- Born: April 26, 2001 (age 23) Labuništa, Macedonia
- Genres: Folk
- Occupation: Singer
- Instrument: Vocals

= Menil Velioski =

Macedonian folk singer

Menil Velioski (Менил Велиоски; born 26 April 2001) is a Macedonian folk singer. He became well known in the region of former Yugoslavia after participating in the show "Neki novi klinci", which was aired on the television channels Prva Srpska Televizija and Televizija OBN. "Neki novi klinci" is a TV show in which young singers under the age of 16 compete with each other and the winner receives two songs from the Serbian label Grand Production.

== Biography ==

Velioski was born in 2001 in Labuništa, a village in the southwestern region of the North Macedonia. Shortly after his birth, his family moved to Nova Gorica, Slovenia. Velioski is currently living and attending high school there.
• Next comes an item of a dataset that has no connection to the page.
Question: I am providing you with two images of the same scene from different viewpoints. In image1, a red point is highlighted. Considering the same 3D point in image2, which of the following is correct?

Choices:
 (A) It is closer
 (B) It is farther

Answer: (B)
Velioski started his musical career at the age of six, after his father bought him a keyboard. In the same interview, he said that his father is also a musician and has been his main inspiration. Velioski appeared in February 2016 in the show "Neki novi klinci" and his interpretations of the songs "Nisam te ponizio" by Šerif Konjević and "Dva galeba bela" by Šaban Šaulić caught the attention of many people in the region of former Yugoslavia, and the video of his performance has been watched over a million times on YouTube.

Velioski eventually made it to the final round of the competition. Instead of a jury, the public determined the winner this time. Velioski and his competitor Džejla Ramović were chosen as the two final candidates and Ramović won.
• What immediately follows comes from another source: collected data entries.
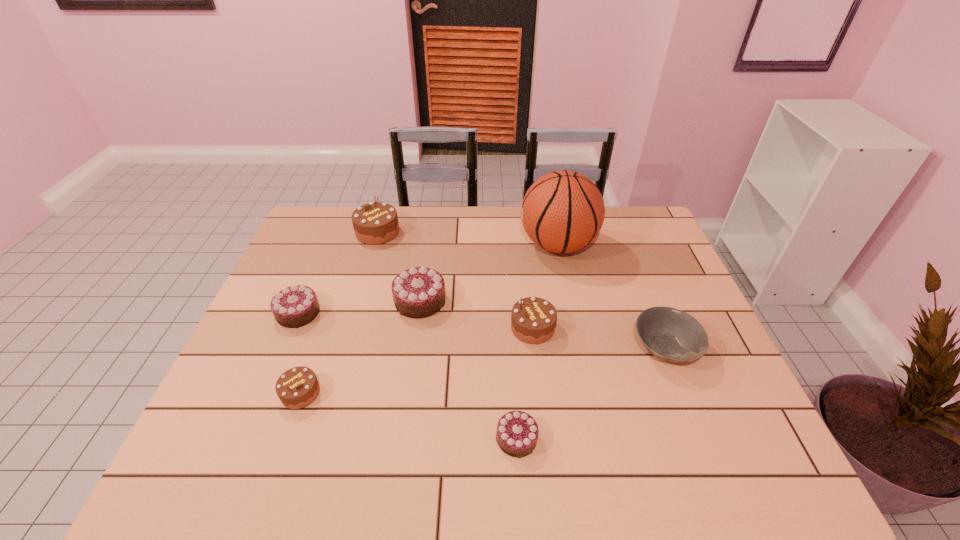 This screenshot has width=960, height=540. I want to click on the seventh farthest object, so click(298, 387).

Identify the location of the rightmost object. This screenshot has width=960, height=540. (670, 334).

The height and width of the screenshot is (540, 960). In order to click on gray bowl in this screenshot , I will do `click(670, 334)`.

Where is `the smallest chocolate chocolate cake`? the smallest chocolate chocolate cake is located at coordinates pos(517,432).

Where is `the shortest chocolate cake`? The height and width of the screenshot is (540, 960). the shortest chocolate cake is located at coordinates (517, 432).

This screenshot has width=960, height=540. In order to click on free region located on the side where the inflation valve is located in this screenshot , I will do `click(425, 245)`.

What are the coordinates of `vacant space located 0.080m on the side where the inflation valve is located` in the screenshot? It's located at (494, 245).

At what (x,y) coordinates should I click in order to perform the action: click on vacant space located 0.400m on the side where the inflation valve is located. Please return your answer as a coordinate pair (x, y). Looking at the image, I should click on (398, 245).

This screenshot has width=960, height=540. In order to click on free location located on the right of the tallest chocolate cake in this screenshot , I will do `click(480, 232)`.

At what (x,y) coordinates should I click in order to perform the action: click on vacant region located 0.280m on the front of the third chocolate cake from right to left. Please return your answer as a coordinate pair (x, y). Looking at the image, I should click on (404, 411).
Shortly after the competition, Velioski started to build his career under the management of Sabit Saša Dervišević.

On November 25, 2016, Velioski released his first single called "Prava ljubav" ("True love") on YouTube. The video exceeded one million views on December 18, 2016.

His second single - called "Ja sam je samo voleo" - was released in September 2017. This was followed by the duet "Drama" with singer Tea Tairović in November 2017 and "Tron" in September 2018.